**Extracted records:**
##########

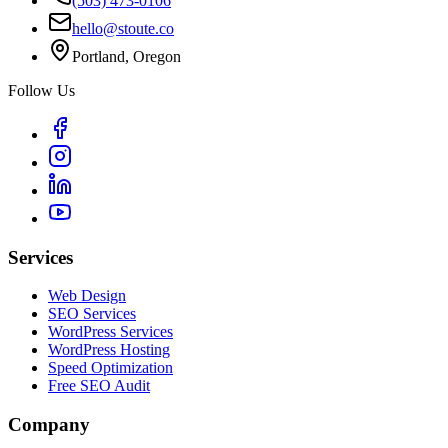
(503) 473-0106
hello@stoute.co
Portland, Oregon
Follow Us
Services
Web Design
SEO Services
WordPress Services
WordPress Hosting
Speed Optimization
Free SEO Audit
Company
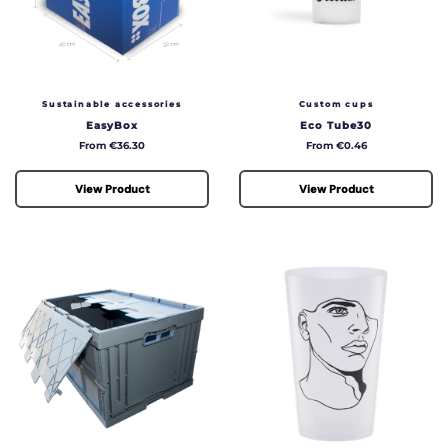
Sustainable accessories
Custom cups
EasyBox
Eco Tube30
Price
Price
From €36.30
From €0.46
View Product
View Product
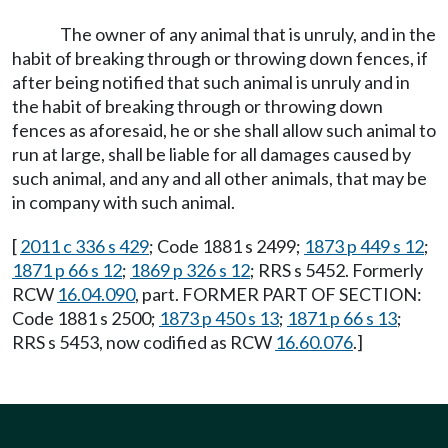
The owner of any animal that is unruly, and in the
habit of breaking through or throwing down fences, if
after being notified that such animal is unruly and in
the habit of breaking through or throwing down
fences as aforesaid, he or she shall allow such animal to
run at large, shall be liable for all damages caused by
such animal, and any and all other animals, that may be
in company with such animal.
[
2011 c 336 s 429
; Code 1881 s 2499;
1873 p 449 s 12
;
1871 p 66 s 12
;
1869 p 326 s 12
; RRS s 5452. Formerly
RCW
16.04.090
, part. FORMER PART OF SECTION:
Code 1881 s 2500;
1873 p 450 s 13
;
1871 p 66 s 13
;
RRS s 5453, now codified as RCW
16.60.076
.]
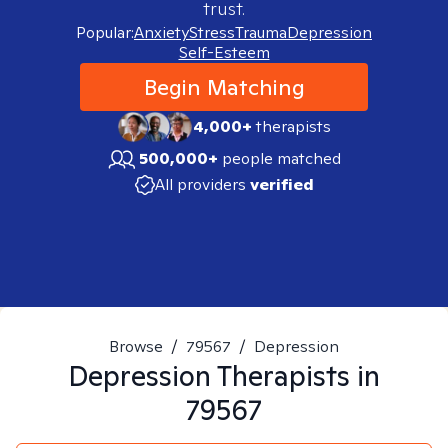
trust.
Popular:
Anxiety
Stress
Trauma
Depression
Self-Esteem
Begin Matching
4,000+
therapists
500,000+
people matched
All providers
verified
Browse
/
79567
/
Depression
Depression
Therapists in
79567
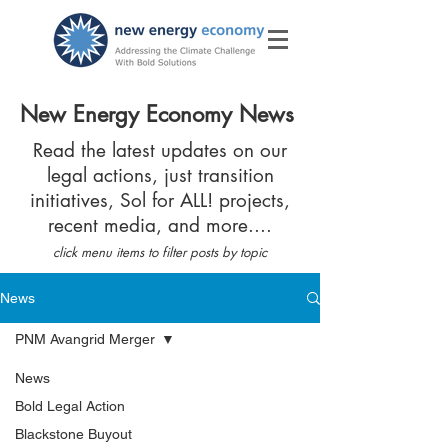
New Energy Economy News
Read the latest updates on our
legal actions, just transition
initiatives, Sol for ALL! projects,
recent media, and more....
click menu items to filter posts by topic
News
PNM Avangrid Merger
News
Bold Legal Action
Blackstone Buyout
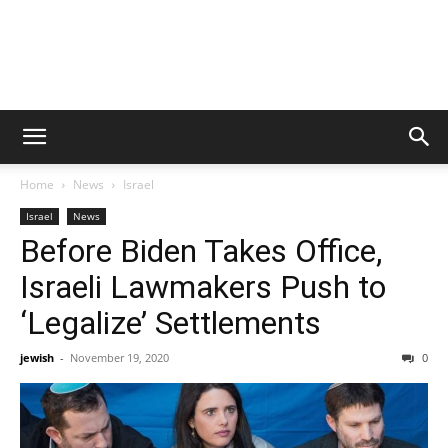
Home
News
Israel
Israel
News
Before Biden Takes Office,
Israeli Lawmakers Push to
‘Legalize’ Settlements
jewish
-
November 19, 2020
0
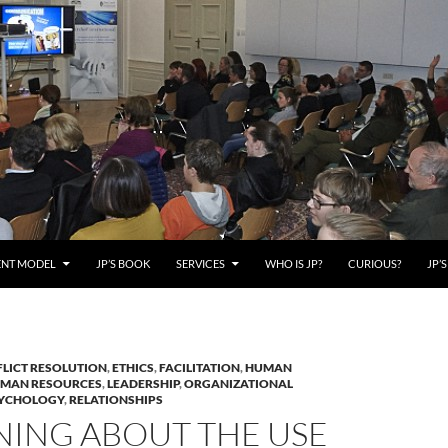
ENT MODEL
JP’S BOOK
SERVICES
WHO IS JP?
CURIOUS?
JP’
LICT RESOLUTION
,
ETHICS
,
FACILITATION
,
HUMAN
MAN RESOURCES
,
LEADERSHIP
,
ORGANIZATIONAL
YCHOLOGY
,
RELATIONSHIPS
NING ABOUT THE USE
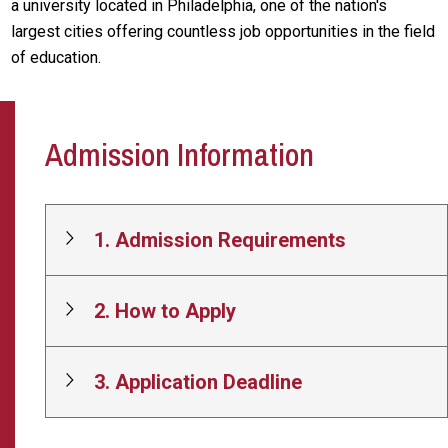
a university located in Philadelphia, one of the nation's
largest cities offering countless job opportunities in the field
of education.
Admission Information
1. Admission Requirements
2. How to Apply
3. Application Deadline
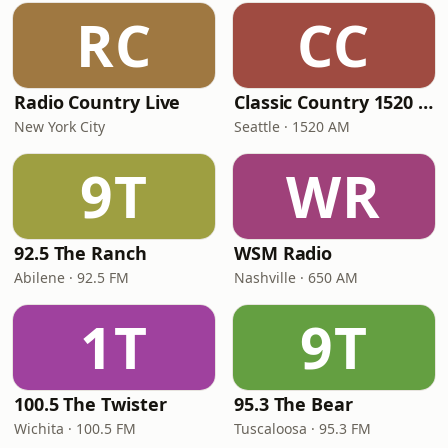
RC
CC
Radio Country Live
Classic Country 1520 KXA
New York City
Seattle · 1520 AM
9T
WR
92.5 The Ranch
WSM Radio
Abilene · 92.5 FM
Nashville · 650 AM
1T
9T
100.5 The Twister
95.3 The Bear
Wichita · 100.5 FM
Tuscaloosa · 95.3 FM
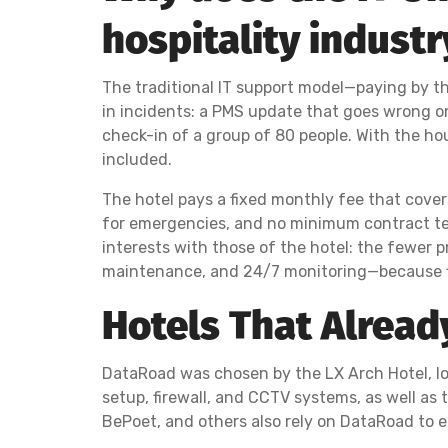
hospitality industr
The traditional IT support model—paying by th
in incidents: a PMS update that goes wrong on 
check-in of a group of 80 people. With the hou
included.
The hotel pays a fixed monthly fee that covers a
for emergencies, and no minimum contract term
interests with those of the hotel: the fewer p
maintenance, and 24/7 monitoring—because fix
Hotels That Alread
DataRoad was chosen by the LX Arch Hotel, lo
setup, firewall, and CCTV systems, as well as 
BePoet, and others also rely on DataRoad to e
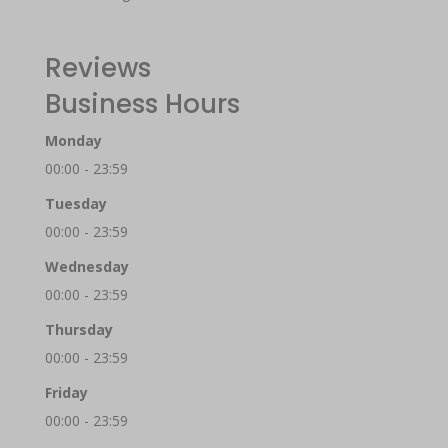
Reviews
Business Hours
Monday
00:00 - 23:59
Tuesday
00:00 - 23:59
Wednesday
00:00 - 23:59
Thursday
00:00 - 23:59
Friday
00:00 - 23:59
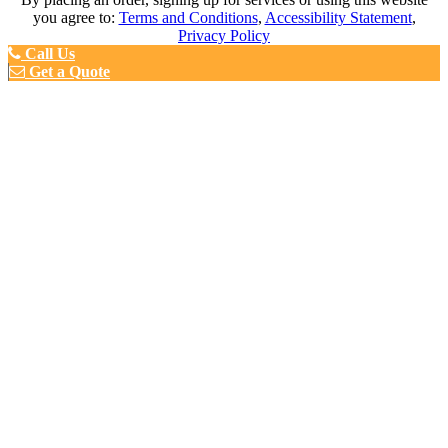
you agree to:
Terms and Conditions
,
Accessibility Statement
,
Privacy Policy
Call Us
Get a Quote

##########

**Exercise requirements:** Please set down each line of the listing above word for word, skipping any pictures.

**Expected answer:**
(503) 473-0106
hello@stoute.co
Portland, Oregon
Follow Us
Services
Web Design
SEO Services
WordPress Services
WordPress Hosting
Speed Optimization
Free SEO Audit
Company
Sustainable accessories
Custom cups
EasyBox
Eco Tube30
Price
Price
From €36.30
From €0.46
View Product
View Product
The owner of any animal that is unruly, and in the
habit of breaking through or throwing down fences, if
after being notified that such animal is unruly and in
the habit of breaking through or throwing down
fences as aforesaid, he or she shall allow such animal to
run at large, shall be liable for all damages caused by
such animal, and any and all other animals, that may be
in company with such animal.
[
2011 c 336 s 429
; Code 1881 s 2499;
1873 p 449 s 12
;
1871 p 66 s 12
;
1869 p 326 s 12
; RRS s 5452. Formerly
RCW
16.04.090
, part. FORMER PART OF SECTION:
Code 1881 s 2500;
1873 p 450 s 13
;
1871 p 66 s 13
;
RRS s 5453, now codified as RCW
16.60.076
.]
trust.
Popular:
Anxiety
Stress
Trauma
Depression
Self-Esteem
Begin Matching
4,000+
therapists
500,000+
people matched
All providers
verified
Browse
/
79567
/
Depression
Depression
Therapists in
79567
New Energy Economy News
Read the latest updates on our
legal actions, just transition
initiatives, Sol for ALL! projects,
recent media, and more....
click menu items to filter posts by topic
News
PNM Avangrid Merger
News
Bold Legal Action
Blackstone Buyout
Home
News
Israel
Israel
News
Before Biden Takes Office,
Israeli Lawmakers Push to
‘Legalize’ Settlements
jewish
-
November 19, 2020
0
ENT MODEL
JP’S BOOK
SERVICES
WHO IS JP?
CURIOUS?
JP’
LICT RESOLUTION
,
ETHICS
,
FACILITATION
,
HUMAN
MAN RESOURCES
,
LEADERSHIP
,
ORGANIZATIONAL
YCHOLOGY
,
RELATIONSHIPS
NING ABOUT THE USE
a university located in Philadelphia, one of the nation's
largest cities offering countless job opportunities in the field
of education.
Admission Information
1. Admission Requirements
2. How to Apply
3. Application Deadline
RC
CC
Radio Country Live
Classic Country 1520 KXA
New York City
Seattle · 1520 AM
9T
WR
92.5 The Ranch
WSM Radio
Abilene · 92.5 FM
Nashville · 650 AM
1T
9T
100.5 The Twister
95.3 The Bear
Wichita · 100.5 FM
Tuscaloosa · 95.3 FM
hospitality industr
The traditional IT support model—paying by th
in incidents: a PMS update that goes wrong on 
check-in of a group of 80 people. With the hou
included.
The hotel pays a fixed monthly fee that covers a
for emergencies, and no minimum contract term
interests with those of the hotel: the fewer p
maintenance, and 24/7 monitoring—because fix
Hotels That Alread
DataRoad was chosen by the LX Arch Hotel, lo
setup, firewall, and CCTV systems, as well as 
BePoet, and others also rely on DataRoad to e
Reviews
Business Hours
Monday
00:00 - 23:59
Tuesday
00:00 - 23:59
Wednesday
00:00 - 23:59
Thursday
00:00 - 23:59
Friday
00:00 - 23:59
you agree to:
Terms and Conditions
,
Accessibility Statement
,
Privacy Policy
Call Us
Get a Quote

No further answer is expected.